Items listed in a dataset:
────────────────

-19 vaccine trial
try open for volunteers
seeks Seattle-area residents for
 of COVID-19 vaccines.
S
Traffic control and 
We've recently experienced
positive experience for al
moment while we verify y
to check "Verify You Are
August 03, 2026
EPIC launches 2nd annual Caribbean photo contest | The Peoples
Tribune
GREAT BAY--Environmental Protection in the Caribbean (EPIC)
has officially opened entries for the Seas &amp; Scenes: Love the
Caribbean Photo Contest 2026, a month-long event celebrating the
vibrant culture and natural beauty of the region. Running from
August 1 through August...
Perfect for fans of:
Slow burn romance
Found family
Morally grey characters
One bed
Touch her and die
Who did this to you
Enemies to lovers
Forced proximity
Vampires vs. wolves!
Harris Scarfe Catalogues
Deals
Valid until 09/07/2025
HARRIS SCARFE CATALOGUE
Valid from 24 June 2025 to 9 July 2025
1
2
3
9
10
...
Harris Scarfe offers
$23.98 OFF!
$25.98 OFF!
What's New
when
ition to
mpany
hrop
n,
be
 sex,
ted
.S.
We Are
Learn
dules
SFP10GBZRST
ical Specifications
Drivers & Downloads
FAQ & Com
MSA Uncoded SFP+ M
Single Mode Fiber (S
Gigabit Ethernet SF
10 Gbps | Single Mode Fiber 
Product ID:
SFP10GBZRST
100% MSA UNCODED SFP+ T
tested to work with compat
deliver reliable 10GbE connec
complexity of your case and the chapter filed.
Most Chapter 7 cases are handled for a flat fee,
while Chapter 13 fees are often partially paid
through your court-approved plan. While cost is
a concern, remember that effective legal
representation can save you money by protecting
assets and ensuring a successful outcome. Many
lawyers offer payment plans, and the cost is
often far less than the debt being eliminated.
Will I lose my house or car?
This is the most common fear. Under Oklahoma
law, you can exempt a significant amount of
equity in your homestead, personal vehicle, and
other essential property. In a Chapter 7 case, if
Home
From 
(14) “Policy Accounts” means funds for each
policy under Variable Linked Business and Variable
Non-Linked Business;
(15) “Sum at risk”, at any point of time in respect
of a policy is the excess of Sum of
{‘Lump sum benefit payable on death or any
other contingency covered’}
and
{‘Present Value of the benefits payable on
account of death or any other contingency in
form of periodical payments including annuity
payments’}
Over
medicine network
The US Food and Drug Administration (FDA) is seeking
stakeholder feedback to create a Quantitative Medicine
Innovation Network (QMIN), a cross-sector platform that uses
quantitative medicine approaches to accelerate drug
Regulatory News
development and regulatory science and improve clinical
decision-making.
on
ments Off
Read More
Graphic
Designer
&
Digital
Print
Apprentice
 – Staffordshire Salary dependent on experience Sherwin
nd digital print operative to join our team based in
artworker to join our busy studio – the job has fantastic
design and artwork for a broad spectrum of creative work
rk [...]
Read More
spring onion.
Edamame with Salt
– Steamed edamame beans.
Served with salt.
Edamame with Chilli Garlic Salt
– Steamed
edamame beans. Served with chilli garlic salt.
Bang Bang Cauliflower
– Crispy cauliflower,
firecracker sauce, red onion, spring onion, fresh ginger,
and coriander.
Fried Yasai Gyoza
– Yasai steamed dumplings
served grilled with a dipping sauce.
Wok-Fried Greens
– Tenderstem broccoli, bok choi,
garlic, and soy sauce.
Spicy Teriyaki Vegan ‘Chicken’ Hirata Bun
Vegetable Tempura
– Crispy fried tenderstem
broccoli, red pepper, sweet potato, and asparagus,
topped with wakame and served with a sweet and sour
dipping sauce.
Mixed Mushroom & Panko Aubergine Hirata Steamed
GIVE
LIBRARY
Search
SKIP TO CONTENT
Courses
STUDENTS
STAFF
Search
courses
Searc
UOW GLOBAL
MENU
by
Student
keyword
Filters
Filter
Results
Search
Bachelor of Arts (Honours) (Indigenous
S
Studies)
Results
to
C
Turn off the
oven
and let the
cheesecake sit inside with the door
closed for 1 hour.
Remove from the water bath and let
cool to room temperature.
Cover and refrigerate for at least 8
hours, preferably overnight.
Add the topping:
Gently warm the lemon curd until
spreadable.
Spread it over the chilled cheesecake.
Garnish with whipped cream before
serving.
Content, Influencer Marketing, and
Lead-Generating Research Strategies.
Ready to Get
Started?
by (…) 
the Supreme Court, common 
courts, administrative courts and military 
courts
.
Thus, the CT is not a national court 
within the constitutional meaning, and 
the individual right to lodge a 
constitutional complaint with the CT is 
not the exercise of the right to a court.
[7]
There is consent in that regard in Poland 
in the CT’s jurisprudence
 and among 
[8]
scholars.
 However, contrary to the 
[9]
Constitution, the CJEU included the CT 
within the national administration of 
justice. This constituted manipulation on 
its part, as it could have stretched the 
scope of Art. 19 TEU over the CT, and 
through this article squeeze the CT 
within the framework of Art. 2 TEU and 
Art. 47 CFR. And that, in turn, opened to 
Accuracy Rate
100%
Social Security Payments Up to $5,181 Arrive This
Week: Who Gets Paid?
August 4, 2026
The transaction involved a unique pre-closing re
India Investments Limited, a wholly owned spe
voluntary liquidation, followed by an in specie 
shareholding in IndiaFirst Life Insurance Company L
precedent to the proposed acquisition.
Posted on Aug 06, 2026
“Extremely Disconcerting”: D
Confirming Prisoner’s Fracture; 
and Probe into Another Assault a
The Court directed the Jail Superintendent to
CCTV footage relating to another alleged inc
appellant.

────────────────

▸ TASK BRIEF
Which lines in the data above contain "national"? Show each one.

▸ EXERCISE RESPONSE
Thus, the CT is not a national court 
within the national administration of 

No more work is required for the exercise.